Your goal = What lines below include the word "fabrication"? Copy each one.

[Page-level text extractions]
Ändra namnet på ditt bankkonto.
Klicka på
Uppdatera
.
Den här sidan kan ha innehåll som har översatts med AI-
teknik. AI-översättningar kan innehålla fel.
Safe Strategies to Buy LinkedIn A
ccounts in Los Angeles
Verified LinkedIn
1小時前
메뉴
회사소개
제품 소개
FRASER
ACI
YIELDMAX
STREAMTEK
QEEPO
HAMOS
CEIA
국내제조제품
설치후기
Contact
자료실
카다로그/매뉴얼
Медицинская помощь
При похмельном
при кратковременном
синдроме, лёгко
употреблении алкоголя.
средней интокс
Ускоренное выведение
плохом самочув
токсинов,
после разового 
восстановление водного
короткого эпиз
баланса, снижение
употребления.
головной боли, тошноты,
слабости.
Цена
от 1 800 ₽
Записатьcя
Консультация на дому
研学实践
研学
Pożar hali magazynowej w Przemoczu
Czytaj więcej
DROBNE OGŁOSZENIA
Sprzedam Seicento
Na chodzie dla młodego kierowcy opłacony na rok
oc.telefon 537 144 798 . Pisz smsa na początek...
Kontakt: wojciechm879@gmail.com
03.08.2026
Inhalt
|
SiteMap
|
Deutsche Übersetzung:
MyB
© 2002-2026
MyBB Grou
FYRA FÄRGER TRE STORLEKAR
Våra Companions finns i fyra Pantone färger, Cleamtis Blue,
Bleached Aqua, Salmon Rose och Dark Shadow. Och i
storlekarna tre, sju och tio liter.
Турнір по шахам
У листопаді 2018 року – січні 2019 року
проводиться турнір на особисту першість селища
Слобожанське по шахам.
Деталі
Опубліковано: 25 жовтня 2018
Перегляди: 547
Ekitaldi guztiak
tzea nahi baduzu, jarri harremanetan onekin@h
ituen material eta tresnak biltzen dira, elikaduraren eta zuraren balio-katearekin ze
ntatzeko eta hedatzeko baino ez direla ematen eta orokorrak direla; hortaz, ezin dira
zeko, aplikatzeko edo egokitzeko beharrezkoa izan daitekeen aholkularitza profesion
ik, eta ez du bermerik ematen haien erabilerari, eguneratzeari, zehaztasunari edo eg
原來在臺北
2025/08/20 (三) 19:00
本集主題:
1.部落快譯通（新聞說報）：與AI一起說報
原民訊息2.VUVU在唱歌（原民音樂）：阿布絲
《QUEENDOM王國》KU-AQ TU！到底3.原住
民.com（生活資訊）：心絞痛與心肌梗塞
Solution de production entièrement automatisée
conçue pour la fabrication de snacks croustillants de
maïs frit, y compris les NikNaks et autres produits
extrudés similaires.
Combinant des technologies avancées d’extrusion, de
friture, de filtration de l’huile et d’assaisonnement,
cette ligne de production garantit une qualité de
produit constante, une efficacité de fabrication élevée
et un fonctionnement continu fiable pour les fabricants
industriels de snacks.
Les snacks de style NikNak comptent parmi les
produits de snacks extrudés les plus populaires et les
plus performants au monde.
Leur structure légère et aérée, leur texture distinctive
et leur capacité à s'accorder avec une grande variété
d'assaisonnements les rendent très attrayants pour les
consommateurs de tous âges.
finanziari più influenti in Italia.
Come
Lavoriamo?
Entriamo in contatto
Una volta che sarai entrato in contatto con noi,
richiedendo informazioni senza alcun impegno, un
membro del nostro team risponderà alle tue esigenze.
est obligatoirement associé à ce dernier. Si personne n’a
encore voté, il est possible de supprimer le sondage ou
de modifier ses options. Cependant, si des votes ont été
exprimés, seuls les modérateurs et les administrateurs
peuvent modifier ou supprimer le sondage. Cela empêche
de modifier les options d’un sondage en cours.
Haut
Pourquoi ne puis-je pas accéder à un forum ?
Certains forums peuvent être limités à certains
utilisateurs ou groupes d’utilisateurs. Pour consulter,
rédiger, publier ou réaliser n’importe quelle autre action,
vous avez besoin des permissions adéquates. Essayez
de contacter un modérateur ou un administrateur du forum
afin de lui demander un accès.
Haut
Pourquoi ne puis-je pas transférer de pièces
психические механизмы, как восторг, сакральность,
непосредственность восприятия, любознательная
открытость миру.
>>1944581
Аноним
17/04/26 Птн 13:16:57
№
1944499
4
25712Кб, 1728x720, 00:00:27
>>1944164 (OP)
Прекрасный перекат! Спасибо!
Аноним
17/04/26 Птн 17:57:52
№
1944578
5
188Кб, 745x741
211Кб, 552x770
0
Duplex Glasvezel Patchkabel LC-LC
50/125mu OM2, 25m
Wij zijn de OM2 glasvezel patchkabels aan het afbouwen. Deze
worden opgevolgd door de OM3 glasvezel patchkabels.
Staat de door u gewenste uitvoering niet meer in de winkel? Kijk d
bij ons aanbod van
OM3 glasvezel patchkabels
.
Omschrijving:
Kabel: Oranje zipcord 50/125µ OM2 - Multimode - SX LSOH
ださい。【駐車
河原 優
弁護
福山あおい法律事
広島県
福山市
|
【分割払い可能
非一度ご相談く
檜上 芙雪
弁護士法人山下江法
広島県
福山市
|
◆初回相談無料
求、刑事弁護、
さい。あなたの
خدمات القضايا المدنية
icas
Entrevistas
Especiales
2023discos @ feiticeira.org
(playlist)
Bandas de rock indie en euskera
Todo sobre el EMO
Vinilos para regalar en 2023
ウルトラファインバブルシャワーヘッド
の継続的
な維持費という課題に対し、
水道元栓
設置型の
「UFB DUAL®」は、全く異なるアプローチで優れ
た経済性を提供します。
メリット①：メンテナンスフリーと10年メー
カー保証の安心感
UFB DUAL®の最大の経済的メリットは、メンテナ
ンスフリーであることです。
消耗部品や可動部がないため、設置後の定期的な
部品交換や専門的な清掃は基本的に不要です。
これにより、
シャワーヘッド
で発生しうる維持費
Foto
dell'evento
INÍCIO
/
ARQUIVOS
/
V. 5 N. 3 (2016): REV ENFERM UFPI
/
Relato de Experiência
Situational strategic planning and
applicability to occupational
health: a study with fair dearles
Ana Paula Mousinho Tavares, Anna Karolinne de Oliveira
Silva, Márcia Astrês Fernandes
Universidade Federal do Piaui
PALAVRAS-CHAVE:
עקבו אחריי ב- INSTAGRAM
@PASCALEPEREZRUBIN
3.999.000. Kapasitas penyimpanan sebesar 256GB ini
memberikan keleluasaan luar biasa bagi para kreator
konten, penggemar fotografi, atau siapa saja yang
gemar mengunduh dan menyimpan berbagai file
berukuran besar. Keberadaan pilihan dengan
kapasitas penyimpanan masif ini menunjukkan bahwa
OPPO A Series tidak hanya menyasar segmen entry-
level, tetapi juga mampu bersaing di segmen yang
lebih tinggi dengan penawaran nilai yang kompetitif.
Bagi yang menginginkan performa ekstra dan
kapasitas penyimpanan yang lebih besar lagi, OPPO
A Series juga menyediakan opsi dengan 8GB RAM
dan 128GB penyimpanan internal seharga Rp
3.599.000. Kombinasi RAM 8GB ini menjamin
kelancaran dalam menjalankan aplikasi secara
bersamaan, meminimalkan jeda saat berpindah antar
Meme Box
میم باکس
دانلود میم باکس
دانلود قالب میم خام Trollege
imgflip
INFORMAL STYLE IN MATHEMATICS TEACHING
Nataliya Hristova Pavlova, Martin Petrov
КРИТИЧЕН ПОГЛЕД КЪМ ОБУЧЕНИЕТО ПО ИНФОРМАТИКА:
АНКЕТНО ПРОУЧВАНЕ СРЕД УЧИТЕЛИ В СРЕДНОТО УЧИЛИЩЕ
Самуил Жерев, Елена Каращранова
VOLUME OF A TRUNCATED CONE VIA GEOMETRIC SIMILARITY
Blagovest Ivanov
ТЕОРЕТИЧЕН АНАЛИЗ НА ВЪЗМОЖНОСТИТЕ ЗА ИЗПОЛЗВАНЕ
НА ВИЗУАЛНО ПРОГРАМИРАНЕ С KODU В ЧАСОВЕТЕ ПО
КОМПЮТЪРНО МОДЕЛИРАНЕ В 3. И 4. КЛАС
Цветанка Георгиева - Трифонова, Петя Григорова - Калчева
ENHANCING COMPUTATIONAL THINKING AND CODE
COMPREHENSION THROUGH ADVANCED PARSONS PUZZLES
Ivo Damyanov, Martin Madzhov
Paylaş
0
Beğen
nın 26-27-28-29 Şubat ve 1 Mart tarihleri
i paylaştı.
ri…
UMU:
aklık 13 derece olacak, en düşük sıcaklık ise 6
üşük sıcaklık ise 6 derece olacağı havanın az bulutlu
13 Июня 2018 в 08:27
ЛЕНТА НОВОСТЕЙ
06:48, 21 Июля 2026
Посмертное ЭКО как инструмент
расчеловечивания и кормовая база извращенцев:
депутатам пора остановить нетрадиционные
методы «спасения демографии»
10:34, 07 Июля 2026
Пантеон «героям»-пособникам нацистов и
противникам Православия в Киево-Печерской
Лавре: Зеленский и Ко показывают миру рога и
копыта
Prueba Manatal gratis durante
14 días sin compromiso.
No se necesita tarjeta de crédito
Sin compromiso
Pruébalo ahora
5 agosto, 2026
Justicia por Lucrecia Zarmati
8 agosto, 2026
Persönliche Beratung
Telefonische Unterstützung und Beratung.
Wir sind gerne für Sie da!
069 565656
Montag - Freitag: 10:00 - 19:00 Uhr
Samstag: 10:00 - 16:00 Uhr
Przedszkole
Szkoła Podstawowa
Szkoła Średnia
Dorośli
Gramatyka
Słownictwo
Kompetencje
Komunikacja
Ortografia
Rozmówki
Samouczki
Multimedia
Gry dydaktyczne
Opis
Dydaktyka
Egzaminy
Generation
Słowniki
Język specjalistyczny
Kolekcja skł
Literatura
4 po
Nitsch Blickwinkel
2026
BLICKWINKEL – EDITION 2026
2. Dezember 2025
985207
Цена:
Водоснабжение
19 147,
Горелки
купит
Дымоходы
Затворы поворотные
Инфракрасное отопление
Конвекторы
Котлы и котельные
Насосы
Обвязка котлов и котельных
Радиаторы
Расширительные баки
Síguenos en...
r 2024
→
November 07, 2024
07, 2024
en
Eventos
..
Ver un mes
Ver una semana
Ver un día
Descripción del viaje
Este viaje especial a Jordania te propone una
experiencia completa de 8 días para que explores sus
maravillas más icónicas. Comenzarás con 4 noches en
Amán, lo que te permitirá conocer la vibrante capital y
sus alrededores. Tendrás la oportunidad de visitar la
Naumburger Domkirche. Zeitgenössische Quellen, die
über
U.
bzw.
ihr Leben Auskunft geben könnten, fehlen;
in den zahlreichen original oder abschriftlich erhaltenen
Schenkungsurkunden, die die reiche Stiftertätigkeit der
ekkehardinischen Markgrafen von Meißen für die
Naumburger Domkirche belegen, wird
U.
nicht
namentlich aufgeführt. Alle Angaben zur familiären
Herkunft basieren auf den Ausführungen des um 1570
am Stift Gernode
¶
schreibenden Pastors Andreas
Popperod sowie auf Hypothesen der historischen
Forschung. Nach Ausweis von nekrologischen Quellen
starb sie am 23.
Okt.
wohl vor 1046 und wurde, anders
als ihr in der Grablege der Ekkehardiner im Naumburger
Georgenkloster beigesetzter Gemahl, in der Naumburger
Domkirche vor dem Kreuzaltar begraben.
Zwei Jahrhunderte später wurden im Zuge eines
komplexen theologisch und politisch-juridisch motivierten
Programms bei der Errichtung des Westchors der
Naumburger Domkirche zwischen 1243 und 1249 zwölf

Expected answer =
conçue pour la fabrication de snacks croustillants de
produit constante, une efficacité de fabrication élevée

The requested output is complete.